Chainlit is a modern open-source framework for building conversational web applications. It makes it easy to create chat-based user interfaces that connect to backend services like the Microsoft Learn Docs MCP server. This project uses Chainlit to provide a simple, interactive way to generate personalized study plans in real time. By leveraging Chainlit, you can quickly build and deploy chat-based tools that enhance productivity and learning.
## What This Does
This app allows users to create a personalized study plan by simply entering a topic and a duration. The app parses your input, queries the Microsoft Learn Docs MCP server for relevant content, and organizes the results into a structured, week-by-week plan. Each weeks recommendations are displayed in the chat, making it easy to follow and track your progress.

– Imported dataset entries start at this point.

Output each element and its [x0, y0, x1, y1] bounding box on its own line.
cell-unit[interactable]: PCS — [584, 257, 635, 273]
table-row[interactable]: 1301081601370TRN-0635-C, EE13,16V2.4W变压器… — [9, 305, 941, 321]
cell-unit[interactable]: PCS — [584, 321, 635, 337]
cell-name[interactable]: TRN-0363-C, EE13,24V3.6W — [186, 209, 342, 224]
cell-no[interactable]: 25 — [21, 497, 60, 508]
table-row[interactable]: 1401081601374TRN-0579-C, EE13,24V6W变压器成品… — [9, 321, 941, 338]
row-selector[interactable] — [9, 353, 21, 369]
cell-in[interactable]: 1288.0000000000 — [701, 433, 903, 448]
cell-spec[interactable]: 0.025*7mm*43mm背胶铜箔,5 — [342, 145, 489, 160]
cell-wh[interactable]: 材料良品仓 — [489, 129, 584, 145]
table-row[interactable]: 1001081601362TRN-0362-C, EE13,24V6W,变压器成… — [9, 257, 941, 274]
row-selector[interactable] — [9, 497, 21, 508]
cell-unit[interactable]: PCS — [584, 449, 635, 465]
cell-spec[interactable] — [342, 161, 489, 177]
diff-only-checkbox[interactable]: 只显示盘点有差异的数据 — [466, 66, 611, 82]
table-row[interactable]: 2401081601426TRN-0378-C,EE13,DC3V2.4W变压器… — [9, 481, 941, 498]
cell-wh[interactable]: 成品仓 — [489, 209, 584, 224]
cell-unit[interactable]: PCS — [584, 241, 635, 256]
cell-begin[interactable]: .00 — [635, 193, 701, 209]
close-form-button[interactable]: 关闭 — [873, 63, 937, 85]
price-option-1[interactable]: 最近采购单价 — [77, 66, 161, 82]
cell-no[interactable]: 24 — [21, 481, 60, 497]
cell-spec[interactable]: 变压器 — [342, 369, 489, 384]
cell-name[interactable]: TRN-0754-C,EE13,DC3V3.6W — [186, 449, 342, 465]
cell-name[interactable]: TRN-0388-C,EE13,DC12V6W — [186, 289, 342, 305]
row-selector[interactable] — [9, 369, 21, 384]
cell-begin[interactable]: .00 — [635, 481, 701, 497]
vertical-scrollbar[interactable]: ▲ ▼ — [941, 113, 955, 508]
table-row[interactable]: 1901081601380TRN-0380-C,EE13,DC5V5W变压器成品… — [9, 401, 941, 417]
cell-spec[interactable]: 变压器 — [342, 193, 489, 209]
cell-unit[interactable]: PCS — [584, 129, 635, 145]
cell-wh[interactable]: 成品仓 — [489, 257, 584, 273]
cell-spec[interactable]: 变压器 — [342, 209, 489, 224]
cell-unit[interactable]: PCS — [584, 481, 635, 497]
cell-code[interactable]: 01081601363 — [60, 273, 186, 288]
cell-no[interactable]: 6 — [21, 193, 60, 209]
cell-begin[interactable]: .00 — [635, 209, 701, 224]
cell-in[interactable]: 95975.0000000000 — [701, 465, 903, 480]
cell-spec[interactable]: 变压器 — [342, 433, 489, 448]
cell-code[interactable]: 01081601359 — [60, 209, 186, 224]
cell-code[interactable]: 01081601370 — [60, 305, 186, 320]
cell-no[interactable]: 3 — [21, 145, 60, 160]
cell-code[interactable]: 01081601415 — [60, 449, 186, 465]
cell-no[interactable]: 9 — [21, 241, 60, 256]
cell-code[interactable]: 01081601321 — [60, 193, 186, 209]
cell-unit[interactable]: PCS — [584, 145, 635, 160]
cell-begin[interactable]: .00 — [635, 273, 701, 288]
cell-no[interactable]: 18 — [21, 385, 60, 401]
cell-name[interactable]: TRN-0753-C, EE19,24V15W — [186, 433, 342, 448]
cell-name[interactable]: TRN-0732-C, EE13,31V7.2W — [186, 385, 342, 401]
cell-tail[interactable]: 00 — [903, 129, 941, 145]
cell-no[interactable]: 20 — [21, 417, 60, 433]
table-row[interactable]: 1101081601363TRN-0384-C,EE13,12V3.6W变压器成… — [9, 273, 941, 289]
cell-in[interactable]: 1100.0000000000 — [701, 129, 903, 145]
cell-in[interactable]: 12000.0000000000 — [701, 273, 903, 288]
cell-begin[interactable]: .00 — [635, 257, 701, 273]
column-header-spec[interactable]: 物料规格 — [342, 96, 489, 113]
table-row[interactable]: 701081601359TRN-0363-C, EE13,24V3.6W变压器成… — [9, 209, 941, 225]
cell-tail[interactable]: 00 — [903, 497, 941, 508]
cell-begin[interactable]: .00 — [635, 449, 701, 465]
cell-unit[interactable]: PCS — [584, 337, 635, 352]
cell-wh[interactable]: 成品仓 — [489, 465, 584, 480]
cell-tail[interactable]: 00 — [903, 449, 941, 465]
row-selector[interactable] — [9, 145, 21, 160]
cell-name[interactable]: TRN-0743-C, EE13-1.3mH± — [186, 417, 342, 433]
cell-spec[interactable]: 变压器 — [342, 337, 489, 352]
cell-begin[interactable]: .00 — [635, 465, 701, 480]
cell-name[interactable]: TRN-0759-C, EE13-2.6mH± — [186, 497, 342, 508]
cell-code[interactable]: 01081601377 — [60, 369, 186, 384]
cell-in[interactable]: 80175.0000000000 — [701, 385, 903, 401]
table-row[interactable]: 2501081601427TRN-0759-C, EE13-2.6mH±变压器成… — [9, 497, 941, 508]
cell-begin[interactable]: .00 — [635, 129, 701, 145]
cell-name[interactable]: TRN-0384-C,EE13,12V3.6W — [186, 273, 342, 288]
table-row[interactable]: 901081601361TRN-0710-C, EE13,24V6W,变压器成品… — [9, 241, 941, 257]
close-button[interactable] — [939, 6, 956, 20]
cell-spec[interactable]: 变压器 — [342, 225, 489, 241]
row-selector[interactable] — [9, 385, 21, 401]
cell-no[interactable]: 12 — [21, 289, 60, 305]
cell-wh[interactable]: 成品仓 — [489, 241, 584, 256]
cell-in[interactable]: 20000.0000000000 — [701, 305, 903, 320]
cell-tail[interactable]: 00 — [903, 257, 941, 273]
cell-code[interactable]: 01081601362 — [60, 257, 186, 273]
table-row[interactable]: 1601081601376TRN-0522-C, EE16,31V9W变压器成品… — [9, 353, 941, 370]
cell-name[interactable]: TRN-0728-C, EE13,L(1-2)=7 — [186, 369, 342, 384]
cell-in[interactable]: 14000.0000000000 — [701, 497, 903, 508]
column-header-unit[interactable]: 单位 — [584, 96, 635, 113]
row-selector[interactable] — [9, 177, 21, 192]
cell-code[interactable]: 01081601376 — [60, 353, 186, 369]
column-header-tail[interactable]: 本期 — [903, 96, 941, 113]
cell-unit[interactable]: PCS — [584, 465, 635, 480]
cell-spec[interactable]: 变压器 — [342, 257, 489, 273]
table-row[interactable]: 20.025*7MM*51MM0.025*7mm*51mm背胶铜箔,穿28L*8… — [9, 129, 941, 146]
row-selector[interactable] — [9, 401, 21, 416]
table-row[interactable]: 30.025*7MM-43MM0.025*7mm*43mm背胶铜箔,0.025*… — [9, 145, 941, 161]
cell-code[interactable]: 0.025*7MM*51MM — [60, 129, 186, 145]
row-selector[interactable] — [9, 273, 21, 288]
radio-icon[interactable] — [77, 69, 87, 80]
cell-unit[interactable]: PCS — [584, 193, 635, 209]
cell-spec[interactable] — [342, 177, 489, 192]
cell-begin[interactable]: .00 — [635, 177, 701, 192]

The integration ensures you always get the latest, most relevant learning resources.
## Sample Queries
Try these queries in the chat window to see how the app responds:
- `AI-900 certification, 8 weeks`
- `Learn Azure Functions, 4 weeks`
- `Azure DevOps, 6 weeks`
- `Data engineering on Azure, 10 weeks`
- `Microsoft security fundamentals, 5 weeks`
- `Power Platform, 7 weeks`
- `Azure AI services, 12 weeks`
- `Cloud architecture, 9 weeks`
These examples demonstrate the flexibility of the app for different learning goals and timeframes.
## References
- [Chainlit Documentation](https://docs.chainlit.io/)
- [MCP Documentation](https://github.com/MicrosoftDocs/mcp)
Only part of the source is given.